The RBA, in its recent Issues Paper for the Review of Retail Payments, pointed out
"the declining role of cash in household and business transactions is likely to raise some important public policy questions over the next few years.

"One such issue may relate to maintaining adequate access to cash in the event of a significant contraction in the ATM network or in the provision of other cash services."

An integrated bank-owned ATM fleet and wise branding of aged and new machines will prove effective in prolonging the life of ATMs as a niche banking service in Australia.

Automatic teller machines, a tangible and visible sign of progress when they began to pop up in the late 1970s are no curio in 2020, even in a financial system beholden to digital.

ATMs are a critical social service, one being recast as resilient, no matter how many pundits foresee "the end of cash".

Analyst Grant Halverson, in a submission to the RBA, points out that cash dispensed at ATMs, while in decline, ranks fourth in a listing of payments choices by consumers in Australia over the year to November 2019.

"The public and business took A$127.5 million in cash from ATM last year," Halverson wrote.

"ATM cash use, while in slow decline is still significant at 13 per cent of consumer payments."

In its 2019 annual report, the Payments System Board noted "a continued decline in ATM cash withdrawals.     

"Australians made an average of around 23 ATM withdrawals per person in 2018/19, down from 40 in 2008. The number and value of ATM withdrawals fell by 4 per cent and 1 per cent respectively, in 2018/19."

The total number of ATMs in Australia has declined by about 4100 machines since the peak (of more than 32,000) in 2016, the PSB said.

"The largest declines have been to the 'off-branch' fleets of some of the banks, particularly in metropolitan areas where there used to be multiple bank ATMs in close proximity. Relative to our population, the size of the ATM network in Australia is still large compared to many other countries."

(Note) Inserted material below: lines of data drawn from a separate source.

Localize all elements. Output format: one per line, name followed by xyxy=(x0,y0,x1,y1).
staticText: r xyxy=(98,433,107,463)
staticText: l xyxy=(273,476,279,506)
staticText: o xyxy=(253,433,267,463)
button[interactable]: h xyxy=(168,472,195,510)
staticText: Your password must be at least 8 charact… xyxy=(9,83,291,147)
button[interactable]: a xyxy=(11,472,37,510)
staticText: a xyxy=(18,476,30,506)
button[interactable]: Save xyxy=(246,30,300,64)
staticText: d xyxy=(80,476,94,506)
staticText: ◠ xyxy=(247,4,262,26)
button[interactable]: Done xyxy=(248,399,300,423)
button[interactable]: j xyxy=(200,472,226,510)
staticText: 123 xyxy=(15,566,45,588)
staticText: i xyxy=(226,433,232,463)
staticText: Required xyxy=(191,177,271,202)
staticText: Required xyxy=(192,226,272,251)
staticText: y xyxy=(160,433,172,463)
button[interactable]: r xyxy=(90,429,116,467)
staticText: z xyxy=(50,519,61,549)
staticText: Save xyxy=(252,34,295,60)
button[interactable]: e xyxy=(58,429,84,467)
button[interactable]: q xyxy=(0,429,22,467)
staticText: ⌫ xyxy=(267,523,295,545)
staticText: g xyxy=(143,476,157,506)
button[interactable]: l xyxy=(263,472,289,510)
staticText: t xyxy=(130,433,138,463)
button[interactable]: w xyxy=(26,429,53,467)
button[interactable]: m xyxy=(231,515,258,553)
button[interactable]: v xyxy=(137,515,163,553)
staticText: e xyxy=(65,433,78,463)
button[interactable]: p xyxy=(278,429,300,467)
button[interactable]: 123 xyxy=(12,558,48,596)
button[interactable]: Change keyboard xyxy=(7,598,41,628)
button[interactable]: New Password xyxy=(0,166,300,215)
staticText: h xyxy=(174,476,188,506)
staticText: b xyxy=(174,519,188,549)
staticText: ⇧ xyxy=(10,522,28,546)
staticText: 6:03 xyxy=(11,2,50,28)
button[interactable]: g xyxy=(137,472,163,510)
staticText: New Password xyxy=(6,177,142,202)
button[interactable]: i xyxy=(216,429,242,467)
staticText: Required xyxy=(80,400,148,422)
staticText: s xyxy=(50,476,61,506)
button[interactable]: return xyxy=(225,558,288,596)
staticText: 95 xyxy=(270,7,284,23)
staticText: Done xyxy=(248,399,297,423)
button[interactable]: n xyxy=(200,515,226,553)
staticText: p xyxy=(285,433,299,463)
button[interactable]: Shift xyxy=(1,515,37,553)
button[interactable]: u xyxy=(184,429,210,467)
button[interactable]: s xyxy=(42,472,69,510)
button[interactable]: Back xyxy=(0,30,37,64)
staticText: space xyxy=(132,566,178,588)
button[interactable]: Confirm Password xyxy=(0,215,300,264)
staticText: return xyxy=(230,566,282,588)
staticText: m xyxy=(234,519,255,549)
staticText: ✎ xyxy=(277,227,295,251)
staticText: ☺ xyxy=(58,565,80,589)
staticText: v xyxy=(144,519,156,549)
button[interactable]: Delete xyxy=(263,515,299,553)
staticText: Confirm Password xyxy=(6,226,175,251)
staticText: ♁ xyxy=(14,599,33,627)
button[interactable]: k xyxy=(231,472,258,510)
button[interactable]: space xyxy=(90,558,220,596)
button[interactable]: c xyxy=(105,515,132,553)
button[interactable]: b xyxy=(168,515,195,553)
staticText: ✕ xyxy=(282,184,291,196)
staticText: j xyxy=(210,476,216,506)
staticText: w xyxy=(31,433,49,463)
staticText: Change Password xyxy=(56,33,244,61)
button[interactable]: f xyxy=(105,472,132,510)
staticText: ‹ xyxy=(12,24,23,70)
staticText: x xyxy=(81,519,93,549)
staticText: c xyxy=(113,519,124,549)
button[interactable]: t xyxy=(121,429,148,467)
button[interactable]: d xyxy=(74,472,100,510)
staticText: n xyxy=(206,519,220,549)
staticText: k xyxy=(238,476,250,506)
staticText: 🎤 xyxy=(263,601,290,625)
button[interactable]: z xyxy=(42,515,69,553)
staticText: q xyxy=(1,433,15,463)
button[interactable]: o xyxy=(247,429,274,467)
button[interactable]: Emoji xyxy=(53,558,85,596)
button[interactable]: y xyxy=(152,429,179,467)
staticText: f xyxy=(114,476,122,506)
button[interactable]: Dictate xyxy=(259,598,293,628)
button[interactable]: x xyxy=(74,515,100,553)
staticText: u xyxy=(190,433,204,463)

APRA's annual overview shows banks and other ADIs managed 11,560 ATMs in mid 2019, down 2255 over two years.    

Figures from Cardtronics, the largest independent operator of ATMs in Australia - with around 9000 machines, close to one third of the national fleet of 30,000 - provide a glimpse into the operating environment in the ATMs sector.

Over the nine months to September 2019, revenue for the Australia & New Zealand division of this business fell 15 per cent. Over just the September quarter revenue fell 17 per cent.

Thanks to the coordinated (but little scrutinised) elimination by big banks of convenience fees two years ago, Cardtronics has written off $140 million of the $151 million in goodwill attached to its roll-up of diverse ATM brands.

Inevitably, the ACCC will oversee and need to authorise the proposed cooperation among banks in the ATM space.  

It's sensitive terrain over and above the cartel conduct.

Debate over access to cash and argy bargy over demand for cash is being fought out over the so-called "cash ban".

Competitive checks in the ATM segment remains in evidence in Australia, though there are fewer independent operators than at any time in the last 30 years.